<<<<

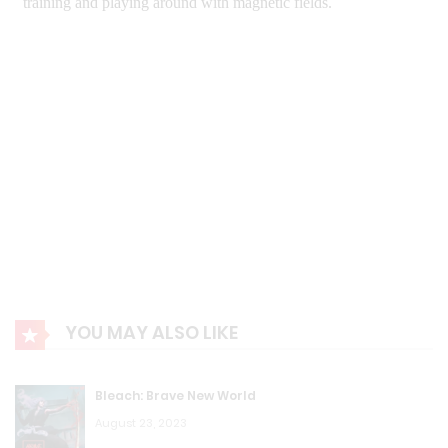
YOU MAY ALSO LIKE
Bleach: Brave New World
August 23, 2023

>>>>

- AIM OF THE TASK
Omit the pictures and reproduce the listing exactly.

- SOLUTION FOR THIS EXERCISE
YOU MAY ALSO LIKE
Bleach: Brave New World
August 23, 2023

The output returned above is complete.